(Reuters) - Ratings agency Standard & Poor's has warned there is a one-in-two chance it could cut the United States' prized triple-A rating if a deal on raising the government's debt ceiling is not agreed soon.
Putting the U.S. on negative watch, S&P warned that it could cut the rating this month if talks between the White House and Republicans remain stalemated. Any cut would be by one or more notches, it added.
"Today's CreditWatch placement signals our view that, owing to the dynamics of the political debate on the debt ceiling, there is at least a one-in-two likelihood that we could lower the long-term rating on the U.S. within the next 90 days," the agency said in a statement on Thursday.
The deadline to raise the ceiling is on August 2.

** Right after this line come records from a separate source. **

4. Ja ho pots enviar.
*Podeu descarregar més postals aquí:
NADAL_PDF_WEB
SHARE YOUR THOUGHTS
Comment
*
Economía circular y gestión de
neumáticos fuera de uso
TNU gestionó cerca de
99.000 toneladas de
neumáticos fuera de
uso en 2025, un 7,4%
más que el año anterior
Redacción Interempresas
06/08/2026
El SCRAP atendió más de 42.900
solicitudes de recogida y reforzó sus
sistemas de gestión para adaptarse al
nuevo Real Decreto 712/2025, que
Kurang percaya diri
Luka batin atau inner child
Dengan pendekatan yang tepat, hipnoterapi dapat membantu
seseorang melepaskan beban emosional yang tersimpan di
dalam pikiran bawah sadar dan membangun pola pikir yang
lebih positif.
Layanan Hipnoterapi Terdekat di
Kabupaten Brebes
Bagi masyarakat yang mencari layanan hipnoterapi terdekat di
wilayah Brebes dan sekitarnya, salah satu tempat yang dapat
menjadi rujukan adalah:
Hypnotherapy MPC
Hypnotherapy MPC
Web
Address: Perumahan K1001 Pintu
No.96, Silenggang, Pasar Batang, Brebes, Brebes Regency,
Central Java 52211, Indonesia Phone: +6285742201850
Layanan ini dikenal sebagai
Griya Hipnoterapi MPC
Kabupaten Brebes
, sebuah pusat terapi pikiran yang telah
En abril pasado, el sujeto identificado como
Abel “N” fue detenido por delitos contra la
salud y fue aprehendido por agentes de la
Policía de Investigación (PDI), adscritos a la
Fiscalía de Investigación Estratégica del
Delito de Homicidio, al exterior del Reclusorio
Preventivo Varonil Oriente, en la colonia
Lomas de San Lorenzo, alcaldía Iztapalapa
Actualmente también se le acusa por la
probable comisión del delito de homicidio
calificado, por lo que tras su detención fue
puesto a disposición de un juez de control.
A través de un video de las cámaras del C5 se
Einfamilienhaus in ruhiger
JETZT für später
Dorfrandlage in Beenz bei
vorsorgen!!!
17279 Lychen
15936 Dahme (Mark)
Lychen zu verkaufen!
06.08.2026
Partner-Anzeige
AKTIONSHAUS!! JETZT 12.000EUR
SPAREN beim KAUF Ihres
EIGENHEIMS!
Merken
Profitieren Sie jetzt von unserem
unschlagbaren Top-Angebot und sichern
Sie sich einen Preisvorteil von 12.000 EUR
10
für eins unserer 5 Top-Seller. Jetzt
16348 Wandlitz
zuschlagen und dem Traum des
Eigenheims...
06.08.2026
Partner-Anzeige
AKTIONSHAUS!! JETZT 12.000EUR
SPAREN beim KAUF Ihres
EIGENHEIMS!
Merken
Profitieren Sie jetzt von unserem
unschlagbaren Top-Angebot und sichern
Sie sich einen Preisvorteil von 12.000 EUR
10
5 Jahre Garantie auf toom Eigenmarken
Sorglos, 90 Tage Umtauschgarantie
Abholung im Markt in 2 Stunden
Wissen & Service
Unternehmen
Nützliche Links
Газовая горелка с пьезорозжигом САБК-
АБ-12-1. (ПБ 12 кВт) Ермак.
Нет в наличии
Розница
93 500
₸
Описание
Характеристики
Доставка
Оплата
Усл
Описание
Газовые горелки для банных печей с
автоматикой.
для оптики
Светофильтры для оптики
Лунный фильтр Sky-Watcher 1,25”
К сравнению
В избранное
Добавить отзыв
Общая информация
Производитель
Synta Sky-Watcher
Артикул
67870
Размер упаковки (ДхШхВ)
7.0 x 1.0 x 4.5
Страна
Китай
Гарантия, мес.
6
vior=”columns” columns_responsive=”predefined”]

"We have also placed our short-term rating on the U.S. on CreditWatch negative, reflecting our view that the current situation presents such significant uncertainty to the U.S.' creditworthiness."
The agency also warned that even if there was a deal done on raising the ceiling, it might still cut the rating if it was not convinced that the deal would stabilize the country's medium-term debt dynamics.
"If an agreement is reached, but we do not believe that it likely will stabilize the U.S.' debt dynamics, we, again all other things unchanged, would expect to lower the long-term 'AAA' rating, affirm the 'A-1+' short-term rating, and assign a negative outlook on the long-term rating," said S&P.